| EXERCISE AIM |
Check every line below for the string "samochodów". Copy the ones that have it.

(Saved data entries)
__________________________________________________

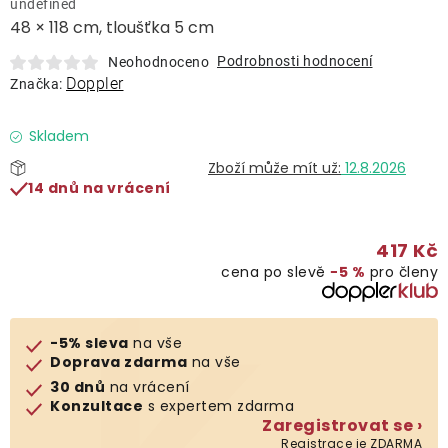
undefined
Lehátka
48 × 118 cm, tloušťka 5 cm
Podrobnosti hodnocení
Neohodnoceno
Doplňky
Doppler
Značka:
Deštníky
Skladem
12.8.2026
14 dnů na vrácení
Gastro produkty
417 Kč
Kolekce
cena po slevě
−5 %
pro členy
Prodávané značky
-5% sleva
na vše
Doprava zdarma
na vše
Klub výhod
30 dnů
na vrácení
Konzultace
s expertem zdarma
Zaregistrovat se ›
Naše katalogy
Registrace je ZDARMA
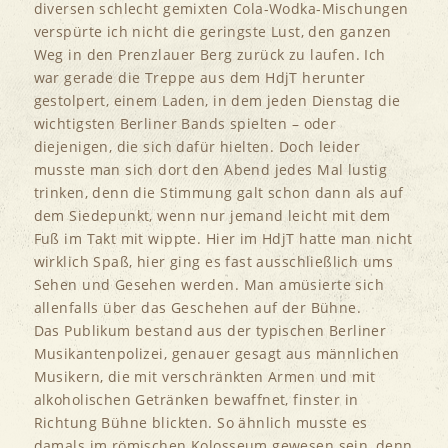
diversen schlecht gemixten Cola-Wodka-Mischungen
verspürte ich nicht die geringste Lust, den ganzen
Weg in den Prenzlauer Berg zurück zu laufen. Ich
war gerade die Treppe aus dem HdjT herunter
gestolpert, einem Laden, in dem jeden Dienstag die
wichtigsten Berliner Bands spielten – oder
diejenigen, die sich dafür hielten. Doch leider
musste man sich dort den Abend jedes Mal lustig
trinken, denn die Stimmung galt schon dann als auf
dem Siedepunkt, wenn nur jemand leicht mit dem
Fuß im Takt mit wippte. Hier im HdjT hatte man nicht
wirklich Spaß, hier ging es fast ausschließlich ums
Sehen und Gesehen werden. Man amüsierte sich
allenfalls über das Geschehen auf der Bühne.
Das Publikum bestand aus der typischen Berliner
Musikantenpolizei, genauer gesagt aus männlichen
Musikern, die mit verschränkten Armen und mit
alkoholischen Getränken bewaffnet, finster in
Richtung Bühne blickten. So ähnlich musste es
damals im römischen Kolosseum gewesen sein, denn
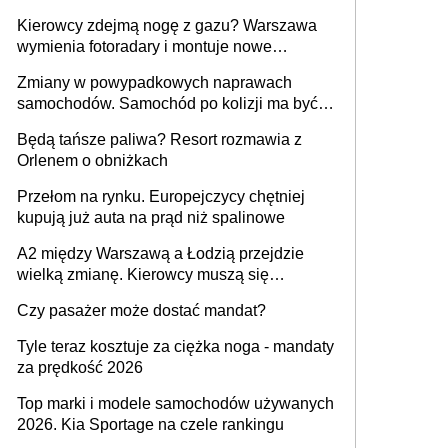
Kierowcy zdejmą nogę z gazu? Warszawa
wymienia fotoradary i montuje nowe
urządzenia
Zmiany w powypadkowych naprawach
samochodów. Samochód po kolizji ma być
przywrócony do stanu zgodnego z
Będą tańsze paliwa? Resort rozmawia z
technologią producenta
Orlenem o obniżkach
Przełom na rynku. Europejczycy chętniej
kupują już auta na prąd niż spalinowe
A2 między Warszawą a Łodzią przejdzie
wielką zmianę. Kierowcy muszą się
przygotować
Czy pasażer może dostać mandat?
Tyle teraz kosztuje za ciężka noga - mandaty
za prędkość 2026
Top marki i modele samochodów używanych
2026. Kia Sportage na czele rankingu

__________________________________________________

| REPLY TO THE EXERCISE |
samochodów. Samochód po kolizji ma być
Top marki i modele samochodów używanych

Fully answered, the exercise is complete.